_DIRECTIONS_
Each entry should be returned exactly as written, with no pictures carried over.

Collected data:
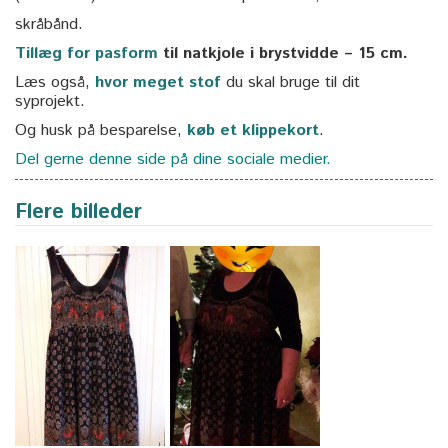
skråbånd.
Tillæg for pasform
til natkjole i brystvidde – 15 cm.
Læs også,
hvor meget stof
du skal bruge til dit
syprojekt.
Og husk på besparelse,
køb et klippekort
.
Del gerne denne side på dine sociale medier.
Flere billeder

_SOLUTION TO THE PROBLEM_
skråbånd.
Tillæg for pasform
til natkjole i brystvidde – 15 cm.
Læs også,
hvor meget stof
du skal bruge til dit
syprojekt.
Og husk på besparelse,
køb et klippekort
.
Del gerne denne side på dine sociale medier.
Flere billeder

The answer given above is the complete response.